Helen Dickinson, chief executive of the British Retail Consortium, warned, “Introducing a business rates surtax would only add to inflationary pressures, leading to store closures and job losses.”

Kate Nicholls, chair of UK Hospitality is advising the Chancellor to “back businesses so they can develop locations where people want to live, work and invest.

Shoppers are being hit with higher grocery bills and fresh food prices are soaring to at their fastest since 2024 and in October rose 4.3% compared to 4.1% the month before, the British Retail Consortium said.

Martin Sartorius, Principal Economist, CBI, said, “The retail sector remains in a prolonged downturn, with October marking the thirteenth consecutive month of falling annual sales volumes.

“Firms reported that consumer confidence remains poor, compounded by elevated caution ahead of next month’s Autumn Budget.
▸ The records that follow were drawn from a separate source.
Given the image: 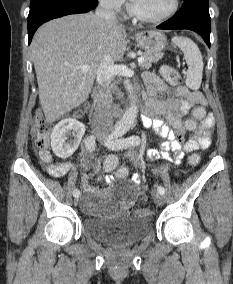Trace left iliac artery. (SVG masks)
<instances>
[{
    "label": "left iliac artery",
    "instance_id": "1",
    "mask_svg": "<svg viewBox=\"0 0 233 284\" xmlns=\"http://www.w3.org/2000/svg\"><path fill=\"white\" fill-rule=\"evenodd\" d=\"M124 134V130L116 129L108 136L106 146L112 150H120L140 144V139L137 136L122 138ZM157 191L162 195L165 194V189L163 186H158Z\"/></svg>",
    "mask_w": 233,
    "mask_h": 284
}]
</instances>
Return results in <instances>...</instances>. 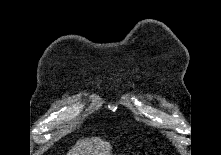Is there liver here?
<instances>
[{"label": "liver", "instance_id": "liver-1", "mask_svg": "<svg viewBox=\"0 0 221 155\" xmlns=\"http://www.w3.org/2000/svg\"><path fill=\"white\" fill-rule=\"evenodd\" d=\"M109 142L98 137L80 139L67 155H111Z\"/></svg>", "mask_w": 221, "mask_h": 155}]
</instances>
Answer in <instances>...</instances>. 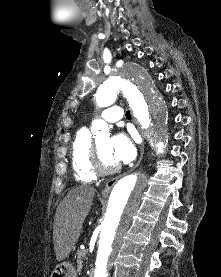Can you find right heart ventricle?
Segmentation results:
<instances>
[{
	"label": "right heart ventricle",
	"mask_w": 221,
	"mask_h": 277,
	"mask_svg": "<svg viewBox=\"0 0 221 277\" xmlns=\"http://www.w3.org/2000/svg\"><path fill=\"white\" fill-rule=\"evenodd\" d=\"M92 136L87 128H81L75 135L71 148V164L76 181L90 183L96 179L91 166Z\"/></svg>",
	"instance_id": "1"
}]
</instances>
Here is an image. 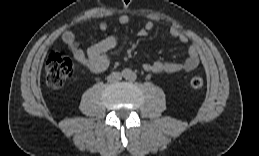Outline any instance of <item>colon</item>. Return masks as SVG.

Weak demand conditions were also reflected in further sales declines across wholesaling and motor trades.

“Persistent uncertainty ahead of the Autumn Budget is deepening the strain on retailers and other distribution firms that are still grappling with the effects of last year’s fiscal decisions.

“To help rebuild confidence and encourage growth, the Chancellor should reaffirm her commitment to no further business tax hikes in November.

“Additionally, the government should rethink the Employment Rights Bill to ensure that it does not put undue constraints on flexible working, which could particularly impact young people who often look to retail for their first jobs.”

A Treasury spokesperson said, “We’re making business rates fairer by introducing permanently lower rates for retail, hospitality and leisure from April, funded by a higher rate on less than one per cent of the most valuable business properties.